In seiner Welt hat alles eine eindeutige Bedeutung, auch wenn er über die Mittelschicht schimpft und damit die Arbeitszeit zwischen Früh- und Spätschicht meint.

„Eine Runde Dart?“, fragt er. Wir spielen von 301 Punkten abwärts. Als mein Pfeil in den schwarzen Rand der Scheibe trifft, ruft Uw „Neger“, und Lüde erklärt, als er meinen Blick bemerkt, das habe nichts mit Rechtsradikalismus zu tun. Ab dann sagt Uw „Lakritze“, wenn ich ins Schwarze werfe.
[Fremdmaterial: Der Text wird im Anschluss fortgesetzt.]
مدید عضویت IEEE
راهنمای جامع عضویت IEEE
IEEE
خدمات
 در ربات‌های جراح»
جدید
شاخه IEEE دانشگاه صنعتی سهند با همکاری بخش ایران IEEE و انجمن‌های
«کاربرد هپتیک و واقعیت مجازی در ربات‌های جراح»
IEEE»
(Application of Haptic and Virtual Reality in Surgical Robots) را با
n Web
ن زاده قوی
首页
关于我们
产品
Aus dem Lautsprecher dröhnt Radio Erzgebirge mit den Nachrichten und einer Meldung zum Ende der Sommerferien in Aue: „Das neue Schuljahr beginnt für die Kinder auf dem Eichert morgen in einer neuen Schule, der Pestalozzi-Schule in der Schwarzenberger Straße.“

„Dass sie die Schule dichtmachen, ist ein Wahnsinn,“ sagt Lüde und hält beim Werfen inne, „da krieg ich echt Gänsehaut.“ Es ist die Schule, die er, Uw und Frank als Kinder besucht haben, „die schönste der Welt“. Mit Schafen, Pferden und einem riesigen Garten, mitten im Wald. Ein Skandal, sagt Uw, die Stadt habe seit Jahrzehnten nichts investiert, und jetzt sei angeblich kein Geld da. Wenn da ein Asylheim hinkommt, sagt er, dann!

Der nächste Satz, der fällt, beginnt mit „Frau Merkel“ und geht über mehrere Runden: Alle reingelassen ... schön die Hand aufhalten, unser Geld einstecken ... wollen doch gar nicht ... kriegen drei, vier Kinder, kannste dir ausrechnen, wie lange das dauert, bis ...
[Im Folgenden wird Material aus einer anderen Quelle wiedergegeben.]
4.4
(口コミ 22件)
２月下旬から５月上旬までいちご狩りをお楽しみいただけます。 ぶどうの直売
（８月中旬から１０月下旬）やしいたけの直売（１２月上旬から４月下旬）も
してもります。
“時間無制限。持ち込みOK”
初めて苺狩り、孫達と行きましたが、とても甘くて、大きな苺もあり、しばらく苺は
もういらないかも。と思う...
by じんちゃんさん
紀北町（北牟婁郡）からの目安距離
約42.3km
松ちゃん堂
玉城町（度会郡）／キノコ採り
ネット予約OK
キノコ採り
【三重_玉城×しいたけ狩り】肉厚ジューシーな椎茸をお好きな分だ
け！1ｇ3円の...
Bis Uw irgendwann die Lichterkette ausknipst und Leon den letzten Rest Bier vors Maul schüttet. Leon, der laut Uw ein Wolfshund ist, aber aussieht wie ein Golden Retriever.

Wieso sie Eichert-Indianer heißen, will ich zum Abschied wissen. „Vielleicht, weil wir wie in einem Reservat leben,“ sagt Lüde und lacht. „Es gibt ja keinen Durchgangsverkehr, es kommen nur die auf den Eichert, die hier oben wohnen.“

Auf dem Weg zurück zur Platte zirpen die Grillen auf der Wiese, in den Häusern sind fast alle Fenster dunkel, und die Fahrstuhlschächte ragen wie Lichtsäulen in den Himmel. Es sieht irgendwie aus wie auf einem fremden Stern.


Autorin Julia Jürgens und Fotografin Maria Rohweder sind für diese Reportage drei Wochen in einen Neubaublock in der sächsischen Kleinstadt Aue gezogen

Maria Rohweder

Es sollten mal Journalisten nach Aue kommen und über andere Dinge schreiben als über Neonazis, verlangte der Oberbürgermeister der sächsischen Kleinstadt, Heinrich Kohl vergangenes Jahr. Der Journalist und Absolvent der Reportageschule „Zeitenspiegel“ Raphael Thelen hatte im zuvor in der „Zeit“ über rechte Tendenzen berichtet. So entstand die Idee, den gesamten Jahrgang der Reportageschule, die Julia Jürgens und Maria Rohweder zu dieser Zeit besuchten, nach Aue zu schicken. Herausgekommen ist dabei die vorliegende Reportage und noch zehn weitere, ebenfalls großartige Texte.